Excerpted data:
+++

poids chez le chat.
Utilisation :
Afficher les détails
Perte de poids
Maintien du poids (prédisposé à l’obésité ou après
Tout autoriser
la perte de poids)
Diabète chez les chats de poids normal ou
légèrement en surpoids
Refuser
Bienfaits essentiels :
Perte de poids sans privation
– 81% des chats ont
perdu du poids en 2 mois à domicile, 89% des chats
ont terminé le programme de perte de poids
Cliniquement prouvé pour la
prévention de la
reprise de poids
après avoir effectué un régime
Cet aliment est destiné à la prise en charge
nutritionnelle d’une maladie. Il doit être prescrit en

+++

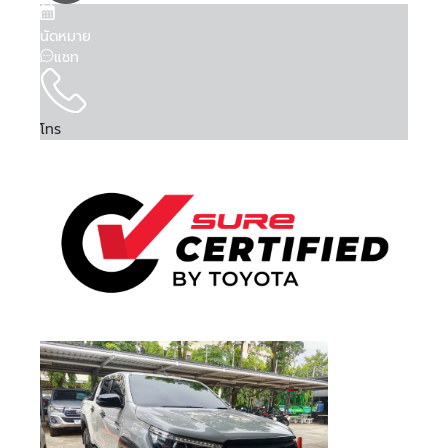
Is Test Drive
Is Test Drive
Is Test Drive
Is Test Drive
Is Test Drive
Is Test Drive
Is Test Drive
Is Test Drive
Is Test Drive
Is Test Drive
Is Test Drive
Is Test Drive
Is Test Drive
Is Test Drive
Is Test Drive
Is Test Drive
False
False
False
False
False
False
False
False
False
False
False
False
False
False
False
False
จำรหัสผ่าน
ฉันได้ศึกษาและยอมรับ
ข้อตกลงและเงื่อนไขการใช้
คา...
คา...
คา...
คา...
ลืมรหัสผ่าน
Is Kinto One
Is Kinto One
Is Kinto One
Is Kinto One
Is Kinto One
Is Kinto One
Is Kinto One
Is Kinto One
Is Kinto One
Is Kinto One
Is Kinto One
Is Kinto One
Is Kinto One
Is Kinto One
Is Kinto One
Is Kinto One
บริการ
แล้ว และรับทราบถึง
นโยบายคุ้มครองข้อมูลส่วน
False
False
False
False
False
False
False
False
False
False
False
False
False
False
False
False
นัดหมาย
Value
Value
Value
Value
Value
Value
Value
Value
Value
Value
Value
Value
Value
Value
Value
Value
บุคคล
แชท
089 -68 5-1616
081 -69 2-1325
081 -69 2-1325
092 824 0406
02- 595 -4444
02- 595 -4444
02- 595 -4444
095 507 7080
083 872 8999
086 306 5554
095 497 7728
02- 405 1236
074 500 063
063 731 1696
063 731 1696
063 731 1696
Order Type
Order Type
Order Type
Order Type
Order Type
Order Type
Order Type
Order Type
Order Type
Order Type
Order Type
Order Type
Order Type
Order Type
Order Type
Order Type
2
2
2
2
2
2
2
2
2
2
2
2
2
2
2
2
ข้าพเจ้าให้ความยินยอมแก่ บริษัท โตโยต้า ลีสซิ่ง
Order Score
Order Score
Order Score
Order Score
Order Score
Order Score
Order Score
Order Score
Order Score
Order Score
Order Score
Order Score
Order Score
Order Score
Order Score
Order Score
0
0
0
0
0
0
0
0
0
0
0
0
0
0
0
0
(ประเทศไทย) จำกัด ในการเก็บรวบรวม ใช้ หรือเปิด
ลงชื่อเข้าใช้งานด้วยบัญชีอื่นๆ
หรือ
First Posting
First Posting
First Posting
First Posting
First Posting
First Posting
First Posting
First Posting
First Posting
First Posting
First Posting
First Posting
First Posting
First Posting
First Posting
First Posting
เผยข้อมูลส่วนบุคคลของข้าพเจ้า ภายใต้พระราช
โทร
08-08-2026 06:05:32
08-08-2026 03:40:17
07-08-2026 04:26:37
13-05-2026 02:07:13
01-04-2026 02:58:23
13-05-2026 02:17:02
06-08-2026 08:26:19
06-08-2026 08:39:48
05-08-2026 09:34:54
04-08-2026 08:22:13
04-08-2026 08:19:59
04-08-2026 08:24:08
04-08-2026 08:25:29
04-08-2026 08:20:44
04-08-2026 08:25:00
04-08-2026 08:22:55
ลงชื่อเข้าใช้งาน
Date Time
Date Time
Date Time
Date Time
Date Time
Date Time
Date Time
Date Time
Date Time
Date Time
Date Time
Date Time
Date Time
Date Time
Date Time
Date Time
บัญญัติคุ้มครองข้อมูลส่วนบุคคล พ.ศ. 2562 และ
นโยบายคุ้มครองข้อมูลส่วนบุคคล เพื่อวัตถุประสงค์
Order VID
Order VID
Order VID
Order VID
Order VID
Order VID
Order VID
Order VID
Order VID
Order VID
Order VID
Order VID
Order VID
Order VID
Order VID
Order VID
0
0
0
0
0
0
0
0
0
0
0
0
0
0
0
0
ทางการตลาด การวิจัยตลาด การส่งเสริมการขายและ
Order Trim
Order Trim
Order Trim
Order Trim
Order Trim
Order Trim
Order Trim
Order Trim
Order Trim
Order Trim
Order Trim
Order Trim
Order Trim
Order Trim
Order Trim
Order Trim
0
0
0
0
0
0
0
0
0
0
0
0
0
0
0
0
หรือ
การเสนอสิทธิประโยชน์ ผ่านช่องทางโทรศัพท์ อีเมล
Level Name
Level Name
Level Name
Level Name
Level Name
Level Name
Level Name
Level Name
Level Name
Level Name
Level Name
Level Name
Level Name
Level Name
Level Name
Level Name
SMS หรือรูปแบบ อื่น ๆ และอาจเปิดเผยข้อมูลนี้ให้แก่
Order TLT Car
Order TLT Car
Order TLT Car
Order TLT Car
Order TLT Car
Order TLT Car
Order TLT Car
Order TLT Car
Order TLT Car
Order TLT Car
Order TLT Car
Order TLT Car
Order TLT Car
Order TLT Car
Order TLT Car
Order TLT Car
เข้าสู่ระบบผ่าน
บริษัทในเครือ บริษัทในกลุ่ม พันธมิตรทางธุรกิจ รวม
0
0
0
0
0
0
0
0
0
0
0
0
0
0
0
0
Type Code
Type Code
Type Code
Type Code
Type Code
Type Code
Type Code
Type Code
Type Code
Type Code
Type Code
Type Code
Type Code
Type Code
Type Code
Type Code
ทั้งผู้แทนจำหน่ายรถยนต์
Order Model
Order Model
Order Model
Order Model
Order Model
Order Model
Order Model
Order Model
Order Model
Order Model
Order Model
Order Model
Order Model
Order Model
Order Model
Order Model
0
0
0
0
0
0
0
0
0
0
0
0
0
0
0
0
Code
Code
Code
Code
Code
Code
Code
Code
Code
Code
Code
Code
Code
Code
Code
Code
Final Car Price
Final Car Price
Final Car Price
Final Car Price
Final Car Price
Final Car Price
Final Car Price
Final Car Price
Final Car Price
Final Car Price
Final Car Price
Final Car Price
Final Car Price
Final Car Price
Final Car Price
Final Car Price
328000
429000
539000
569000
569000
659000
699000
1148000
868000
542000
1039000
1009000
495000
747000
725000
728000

+++

Work request: Scan the data above; copy every line where "après" appears.

Written answer:
Maintien du poids (prédisposé à l’obésité ou après
après avoir effectué un régime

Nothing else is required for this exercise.